In general, the current model for forecasts is called “numerical weather prediction (NWP).” NWP plugs current weather conditions into enormous models that simulate upcoming changes based on the principles of fluid dynamics, thermodynamics, and other atmospheric sciences. It’s complicated, expensive, and calls for tons of computing power.

Instead of running simulations about how molecules will fly around and slam into each other, GraphCast breaks with tradition by placing a heavier emphasis on historical data. In other words, it’s a machine-learning model that makes predictions based on what happened in the past. There’s a lot of fancy computer science involved, but in general, it’s a lot simpler in terms of the level and number of computations it requires.

GraphCast starts with the current state of Earth’s weather, and data about the weather six hours ago. Then, it makes a prediction about what the weather will look like six hours from now. GraphCast then feeds those predictions back into the model, performs the same calculation, and spits out longer-term forecasts.

The Google team compared GraphCasts results to the current model that’s used for medium-range weather prediction, called HRES. According to the study, GraphCast “significantly” outperformed HRES on 90% of the targets used in the test.

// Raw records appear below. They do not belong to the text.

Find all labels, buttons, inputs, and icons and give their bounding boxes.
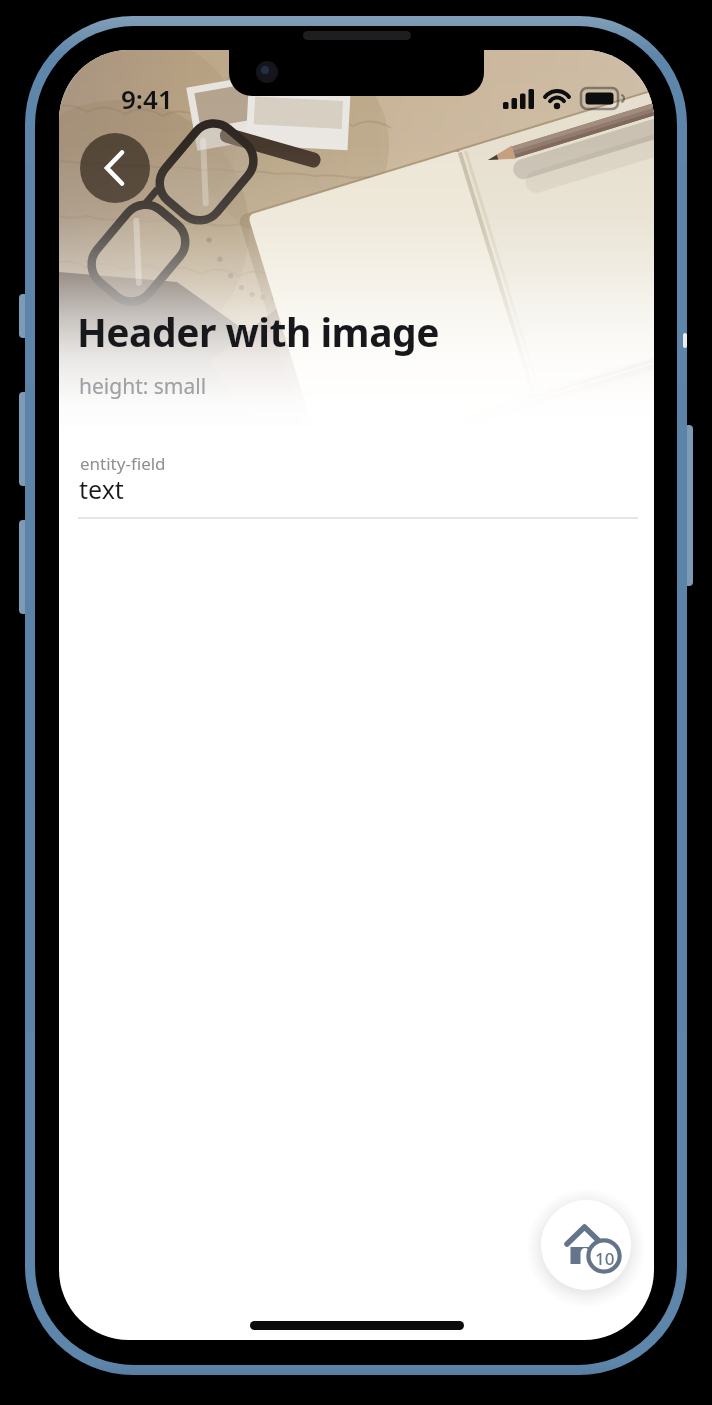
staticText: entity-field — [80, 452, 166, 475]
staticText: Header with image — [77, 305, 439, 358]
button[interactable]: 10 — [541, 1200, 631, 1290]
staticText: height: small — [79, 372, 207, 401]
staticText: 9:41 — [121, 81, 173, 116]
staticText: text — [79, 472, 124, 506]
button[interactable]: entity-field — [59, 448, 654, 518]
staticText: 10 — [595, 1247, 615, 1270]
button[interactable] — [80, 133, 150, 203]
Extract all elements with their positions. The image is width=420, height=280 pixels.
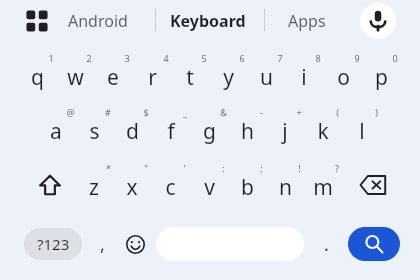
- staticText: ,: [100, 232, 105, 257]
- staticText: 4: [163, 52, 169, 64]
- staticText: ?123: [37, 234, 70, 254]
- staticText: z: [89, 173, 99, 202]
- button[interactable]: Apps: [288, 8, 326, 34]
- button[interactable]: f: [155, 108, 193, 148]
- staticText: @: [66, 106, 75, 118]
- button[interactable]: Android: [68, 8, 128, 34]
- staticText: ": [144, 162, 148, 174]
- staticText: a: [50, 117, 62, 146]
- button[interactable]: o: [327, 54, 365, 94]
- staticText: p: [375, 63, 388, 92]
- button[interactable]: i: [288, 54, 326, 94]
- staticText: e: [107, 63, 119, 92]
- button[interactable]: n: [269, 164, 307, 204]
- staticText: Android: [68, 10, 128, 32]
- staticText: 6: [239, 52, 245, 64]
- staticText: w: [67, 63, 84, 92]
- staticText: j: [282, 117, 288, 146]
- staticText: 5: [201, 52, 207, 64]
- staticText: y: [223, 63, 234, 92]
- staticText: d: [126, 117, 139, 146]
- staticText: 2: [86, 52, 92, 64]
- staticText: h: [241, 117, 254, 146]
- staticText: 3: [124, 52, 130, 64]
- staticText: 8: [315, 52, 321, 64]
- button[interactable]: s: [78, 108, 116, 148]
- button[interactable]: Shift: [31, 166, 69, 204]
- button[interactable]: e: [97, 54, 135, 94]
- staticText: f: [167, 117, 175, 146]
- staticText: +: [296, 106, 302, 118]
- button[interactable]: y: [212, 54, 250, 94]
- staticText: x: [126, 173, 138, 202]
- staticText: g: [203, 117, 216, 146]
- staticText: Keyboard: [170, 10, 246, 32]
- staticText: c: [165, 173, 176, 202]
- staticText: n: [279, 173, 292, 202]
- staticText: 9: [354, 52, 360, 64]
- staticText: !: [298, 162, 301, 174]
- staticText: ;: [260, 162, 263, 174]
- staticText: &: [220, 106, 227, 118]
- staticText: q: [31, 63, 44, 92]
- button[interactable]: h: [231, 108, 269, 148]
- staticText: r: [148, 63, 157, 92]
- button[interactable]: Voice input: [360, 3, 396, 39]
- button[interactable]: q: [21, 54, 59, 94]
- button[interactable]: r: [136, 54, 174, 94]
- staticText: m: [313, 173, 333, 202]
- staticText: _: [183, 106, 187, 118]
- staticText: s: [89, 117, 100, 146]
- button[interactable]: Space: [156, 227, 304, 261]
- staticText: o: [337, 63, 350, 92]
- button[interactable]: t: [174, 54, 212, 94]
- staticText: (: [336, 106, 339, 118]
- staticText: :: [222, 162, 225, 174]
- button[interactable]: a: [40, 108, 78, 148]
- button[interactable]: Search: [348, 227, 400, 261]
- staticText: i: [301, 63, 307, 92]
- button[interactable]: Keyboard: [170, 8, 246, 34]
- button[interactable]: v: [193, 164, 231, 204]
- staticText: u: [260, 63, 273, 92]
- staticText: b: [241, 173, 254, 202]
- button[interactable]: k: [307, 108, 345, 148]
- button[interactable]: c: [154, 164, 192, 204]
- staticText: ): [375, 106, 378, 118]
- staticText: Apps: [288, 10, 326, 32]
- staticText: -: [260, 106, 263, 118]
- button[interactable]: w: [59, 54, 97, 94]
- button[interactable]: m: [307, 164, 345, 204]
- button[interactable]: j: [269, 108, 307, 148]
- button[interactable]: z: [78, 164, 116, 204]
- button[interactable]: .: [312, 228, 340, 260]
- button[interactable]: b: [231, 164, 269, 204]
- staticText: .: [324, 232, 329, 257]
- button[interactable]: p: [365, 54, 403, 94]
- button[interactable]: Backspace: [354, 166, 392, 204]
- staticText: 0: [392, 52, 398, 64]
- staticText: 1: [48, 52, 54, 64]
- staticText: v: [204, 173, 215, 202]
- button[interactable]: d: [116, 108, 154, 148]
- staticText: 7: [277, 52, 283, 64]
- button[interactable]: x: [116, 164, 154, 204]
- button[interactable]: Emoji: [119, 228, 151, 260]
- button[interactable]: l: [346, 108, 384, 148]
- button[interactable]: ,: [86, 228, 118, 260]
- staticText: ?: [335, 162, 339, 174]
- staticText: t: [186, 63, 194, 92]
- staticText: l: [359, 117, 365, 146]
- button[interactable]: g: [193, 108, 231, 148]
- button[interactable]: u: [250, 54, 288, 94]
- button[interactable]: ?123: [24, 228, 82, 260]
- staticText: ': [183, 162, 186, 174]
- staticText: #: [105, 106, 111, 118]
- staticText: *: [106, 162, 111, 174]
- staticText: $: [143, 106, 149, 118]
- button[interactable]: Apps grid: [26, 10, 48, 32]
- staticText: k: [317, 117, 329, 146]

GraphCast also had surprising success predicting extreme weather events including tropical cyclones and freak temperature changes, even though it wasn’t specifically trained to handle them.

The study authors say their work is meant to work alongside the standard systems meteorologists rely on. “Our approach should not be regarded as a replacement for traditional weather forecasting methods,” the study authors wrote. “Rather, our work should be interpreted as evidence that [machine learning weather prediction] is able to meet the challenges of real-world forecasting problems and has potential to complement and improve the current best methods.”